Читаем Нежелательные элементы полностью

Началась скучная и томительная церемония. Наконец был представлен оратор. Им оказался приезжий академик из какого-то второстепенного английского университета, обладатель длинных, соломенного цвета волос, которые он то и дело нервным движением откидывал со лба. Говорил он, проглатывая гласные, так что из речи его все равно никто ничего не мог понять. Похоже, он убеждал народности Южной Африки в необходимости пересмотреть свои позиции и подумать о взаимном уважении. Деон уповал на косноязычие оратора, на то, что отец ничего не поймет. Ведь если это возьмет его за сердце, он может потребовать слова.
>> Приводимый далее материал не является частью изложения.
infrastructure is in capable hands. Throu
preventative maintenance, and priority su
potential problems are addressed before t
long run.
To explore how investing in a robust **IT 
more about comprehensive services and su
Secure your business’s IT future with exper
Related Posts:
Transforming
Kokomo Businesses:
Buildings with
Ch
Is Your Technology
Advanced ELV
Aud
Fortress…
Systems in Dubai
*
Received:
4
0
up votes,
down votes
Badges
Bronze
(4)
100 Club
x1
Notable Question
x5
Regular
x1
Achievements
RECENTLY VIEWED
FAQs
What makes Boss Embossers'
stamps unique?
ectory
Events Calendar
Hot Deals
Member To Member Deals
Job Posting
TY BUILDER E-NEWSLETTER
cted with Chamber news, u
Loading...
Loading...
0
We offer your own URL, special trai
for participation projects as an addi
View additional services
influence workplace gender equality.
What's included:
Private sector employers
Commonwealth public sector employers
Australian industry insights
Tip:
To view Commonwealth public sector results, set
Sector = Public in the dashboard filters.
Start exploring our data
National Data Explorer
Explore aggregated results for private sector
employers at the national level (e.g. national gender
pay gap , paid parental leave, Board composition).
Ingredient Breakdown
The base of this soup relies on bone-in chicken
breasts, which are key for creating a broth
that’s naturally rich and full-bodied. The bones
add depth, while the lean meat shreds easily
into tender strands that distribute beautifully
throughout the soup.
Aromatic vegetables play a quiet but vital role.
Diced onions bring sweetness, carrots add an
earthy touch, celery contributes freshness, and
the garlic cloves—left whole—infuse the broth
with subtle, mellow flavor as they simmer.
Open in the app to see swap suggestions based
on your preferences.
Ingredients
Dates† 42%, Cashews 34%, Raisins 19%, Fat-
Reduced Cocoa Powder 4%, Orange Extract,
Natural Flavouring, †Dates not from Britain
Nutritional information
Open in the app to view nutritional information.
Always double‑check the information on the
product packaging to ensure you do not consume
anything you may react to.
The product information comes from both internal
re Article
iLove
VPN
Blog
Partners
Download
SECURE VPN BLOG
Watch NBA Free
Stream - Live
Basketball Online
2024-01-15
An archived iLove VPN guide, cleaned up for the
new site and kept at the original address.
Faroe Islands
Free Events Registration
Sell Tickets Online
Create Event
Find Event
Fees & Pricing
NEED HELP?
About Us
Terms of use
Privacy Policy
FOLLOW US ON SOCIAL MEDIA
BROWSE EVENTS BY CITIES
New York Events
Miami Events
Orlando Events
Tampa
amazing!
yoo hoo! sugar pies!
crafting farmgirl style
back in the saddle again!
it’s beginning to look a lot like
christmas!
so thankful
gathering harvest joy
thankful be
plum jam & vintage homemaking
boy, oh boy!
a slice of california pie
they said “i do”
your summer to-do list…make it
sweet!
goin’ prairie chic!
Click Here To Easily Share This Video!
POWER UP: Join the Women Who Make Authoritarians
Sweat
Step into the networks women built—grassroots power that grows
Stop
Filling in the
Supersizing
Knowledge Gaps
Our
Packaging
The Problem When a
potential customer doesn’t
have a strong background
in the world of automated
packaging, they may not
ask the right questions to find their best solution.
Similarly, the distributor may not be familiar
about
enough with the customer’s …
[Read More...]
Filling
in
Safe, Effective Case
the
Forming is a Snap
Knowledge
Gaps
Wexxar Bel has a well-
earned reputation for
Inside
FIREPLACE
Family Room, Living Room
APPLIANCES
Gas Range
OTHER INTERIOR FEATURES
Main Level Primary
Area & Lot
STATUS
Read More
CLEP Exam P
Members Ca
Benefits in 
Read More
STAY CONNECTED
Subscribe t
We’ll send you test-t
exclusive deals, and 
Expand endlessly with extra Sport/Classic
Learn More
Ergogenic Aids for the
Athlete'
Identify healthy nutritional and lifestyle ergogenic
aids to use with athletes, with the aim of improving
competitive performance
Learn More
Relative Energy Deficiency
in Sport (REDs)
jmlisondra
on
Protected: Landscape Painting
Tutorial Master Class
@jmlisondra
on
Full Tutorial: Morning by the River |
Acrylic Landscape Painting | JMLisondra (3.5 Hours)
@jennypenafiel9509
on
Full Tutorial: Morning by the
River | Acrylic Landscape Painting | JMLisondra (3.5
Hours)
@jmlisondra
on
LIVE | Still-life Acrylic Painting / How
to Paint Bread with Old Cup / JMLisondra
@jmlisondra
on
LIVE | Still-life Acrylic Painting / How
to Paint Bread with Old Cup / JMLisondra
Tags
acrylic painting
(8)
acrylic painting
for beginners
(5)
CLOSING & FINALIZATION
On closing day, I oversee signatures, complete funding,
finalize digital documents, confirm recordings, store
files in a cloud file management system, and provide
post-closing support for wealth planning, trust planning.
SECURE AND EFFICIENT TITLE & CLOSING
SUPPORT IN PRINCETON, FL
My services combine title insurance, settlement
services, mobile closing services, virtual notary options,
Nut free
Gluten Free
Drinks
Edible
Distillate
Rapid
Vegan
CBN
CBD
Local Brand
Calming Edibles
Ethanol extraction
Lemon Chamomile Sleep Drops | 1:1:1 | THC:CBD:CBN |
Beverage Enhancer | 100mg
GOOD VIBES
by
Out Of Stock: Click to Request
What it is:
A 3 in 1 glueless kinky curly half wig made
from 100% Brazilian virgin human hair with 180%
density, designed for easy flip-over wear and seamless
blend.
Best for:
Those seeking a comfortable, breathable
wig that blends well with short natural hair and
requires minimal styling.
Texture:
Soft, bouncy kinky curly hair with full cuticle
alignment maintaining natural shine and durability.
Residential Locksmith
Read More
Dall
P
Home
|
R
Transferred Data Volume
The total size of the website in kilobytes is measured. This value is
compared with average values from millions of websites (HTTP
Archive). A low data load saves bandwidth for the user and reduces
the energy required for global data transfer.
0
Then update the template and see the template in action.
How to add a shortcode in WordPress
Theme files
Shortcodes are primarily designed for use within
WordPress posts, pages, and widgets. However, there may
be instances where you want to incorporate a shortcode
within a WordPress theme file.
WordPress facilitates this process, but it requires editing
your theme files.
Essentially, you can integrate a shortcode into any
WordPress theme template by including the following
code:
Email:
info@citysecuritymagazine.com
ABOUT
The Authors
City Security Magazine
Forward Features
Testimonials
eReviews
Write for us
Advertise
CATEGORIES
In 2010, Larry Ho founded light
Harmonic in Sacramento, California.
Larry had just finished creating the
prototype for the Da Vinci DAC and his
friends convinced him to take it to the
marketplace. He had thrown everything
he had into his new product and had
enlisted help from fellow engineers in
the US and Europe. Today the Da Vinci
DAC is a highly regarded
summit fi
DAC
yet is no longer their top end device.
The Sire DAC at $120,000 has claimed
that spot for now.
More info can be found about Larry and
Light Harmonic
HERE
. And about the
Некоторое время он пытался слушать эти призывы к благоразумию, что-то насчет перспективы, и смотрел на то, как оратор снова и снова откидывал падавшие на лоб волосы. Подстригся бы, что ли, раз они ему так мешают, подумал Деон.

Впереди, рядах в шести от себя, он увидел затылок Филиппа — прямые черные волосы, неподвижная голова. Он, казалось, ловил каждое слово.

Наконец мне вроде бы удалось уладить нашу размолвку, мелькнуло в голове Деона. Он явно признателен мне за это. И Деон вспомнил мягкую, чуть заметную улыбку Филиппа. Может статься, мы никогда больше не увидимся после того, как распрощаемся сегодня, так хоть не расстанемся врагами.

Филипп не распространялся насчет своих планов на будущее, хотя, кажется, получил приглашение от одной клиники для черных в Трансваале. Ходили, правда, слухи и о стипендии от какого-то фонда не то в Германии, не то во Франции. Если так, что ж, он это заслужил. Голова у него варит, а работать он может как одержимый.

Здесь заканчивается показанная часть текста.